─── Records provided ───

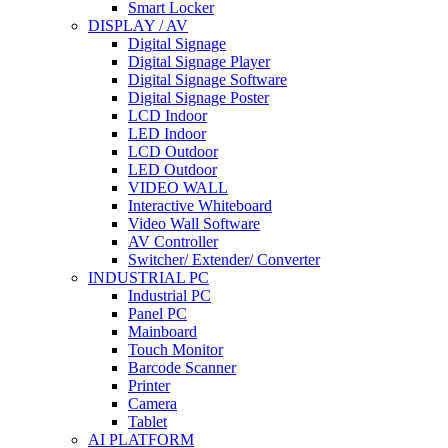
Smart Locker
DISPLAY / AV
Digital Signage
Digital Signage Player
Digital Signage Software
Digital Signage Poster
LCD Indoor
LED Indoor
LCD Outdoor
LED Outdoor
VIDEO WALL
Interactive Whiteboard
Video Wall Software
AV Controller
Switcher/ Extender/ Converter
INDUSTRIAL PC
Industrial PC
Panel PC
Mainboard
Touch Monitor
Barcode Scanner
Printer
Camera
Tablet
AI PLATFORM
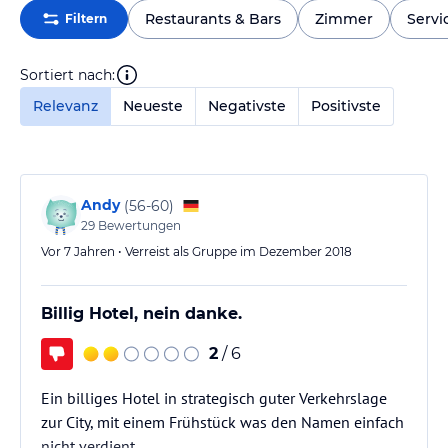
Restaurants & Bars
Zimmer
Servi
Filtern
Sortiert nach:
Relevanz
Neueste
Negativste
Positivste
Andy
(
56-60
)
29
Bewertungen
Vor 7 Jahren • Verreist als Gruppe im Dezember 2018
Billig Hotel, nein danke.
2
/ 6
Ein billiges Hotel in strategisch guter Verkehrslage
zur City, mit einem Frühstück was den Namen einfach
nicht verdient.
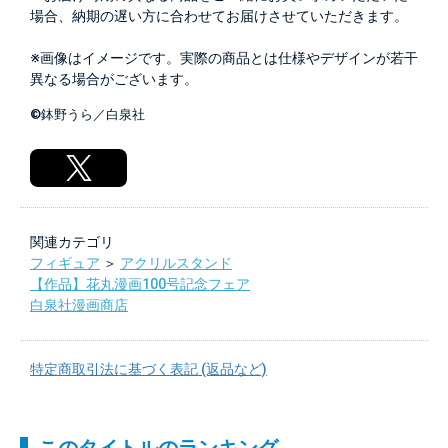
場合、納期の遅い方に合わせてお届けさせていただきます。
※画像はイメージです。実際の商品とは仕様やデザインが若干
異なる場合がございます。
©鉢野うら／白泉社
関連カテゴリ
フィギュア
＞
アクリルスタンド
【作品】花丸漫画100号記念フェア
白泉社漫画商店
特定商取引法に基づく表記 (返品など)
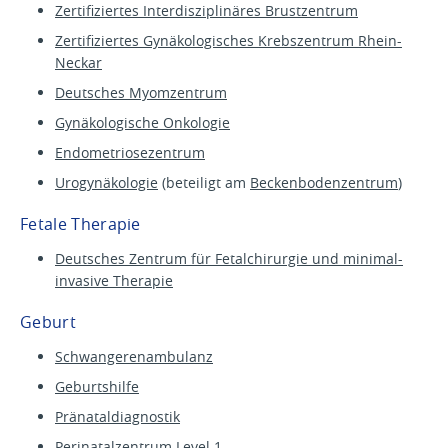
Zertifiziertes Interdisziplinäres Brustzentrum
Zertifiziertes Gynäkologisches Krebszentrum Rhein-
Neckar
Deutsches Myomzentrum
Gynäkologische Onkologie
Endometriosezentrum
Urogynäkologie
(beteiligt am
Beckenbodenzentrum
)
Fetale Therapie
Deutsches Zentrum für Fetalchirurgie und minimal-
invasive Therapie
Geburt
Schwangerenambulanz
Geburtshilfe
Pränataldiagnostik
Perinatalzentrum Level 1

───

Prompt: No picture belongs in the copy; return the rest of the listing exactly.

Your solution:
Smart Locker
DISPLAY / AV
Digital Signage
Digital Signage Player
Digital Signage Software
Digital Signage Poster
LCD Indoor
LED Indoor
LCD Outdoor
LED Outdoor
VIDEO WALL
Interactive Whiteboard
Video Wall Software
AV Controller
Switcher/ Extender/ Converter
INDUSTRIAL PC
Industrial PC
Panel PC
Mainboard
Touch Monitor
Barcode Scanner
Printer
Camera
Tablet
AI PLATFORM
Restaurants & Bars
Zimmer
Servi
Filtern
Sortiert nach:
Relevanz
Neueste
Negativste
Positivste
Andy
(
56-60
)
29
Bewertungen
Vor 7 Jahren • Verreist als Gruppe im Dezember 2018
Billig Hotel, nein danke.
2
/ 6
Ein billiges Hotel in strategisch guter Verkehrslage
zur City, mit einem Frühstück was den Namen einfach
nicht verdient.
場合、納期の遅い方に合わせてお届けさせていただきます。
※画像はイメージです。実際の商品とは仕様やデザインが若干
異なる場合がございます。
©鉢野うら／白泉社
関連カテゴリ
フィギュア
＞
アクリルスタンド
【作品】花丸漫画100号記念フェア
白泉社漫画商店
特定商取引法に基づく表記 (返品など)
Zertifiziertes Interdisziplinäres Brustzentrum
Zertifiziertes Gynäkologisches Krebszentrum Rhein-
Neckar
Deutsches Myomzentrum
Gynäkologische Onkologie
Endometriosezentrum
Urogynäkologie
(beteiligt am
Beckenbodenzentrum
)
Fetale Therapie
Deutsches Zentrum für Fetalchirurgie und minimal-
invasive Therapie
Geburt
Schwangerenambulanz
Geburtshilfe
Pränataldiagnostik
Perinatalzentrum Level 1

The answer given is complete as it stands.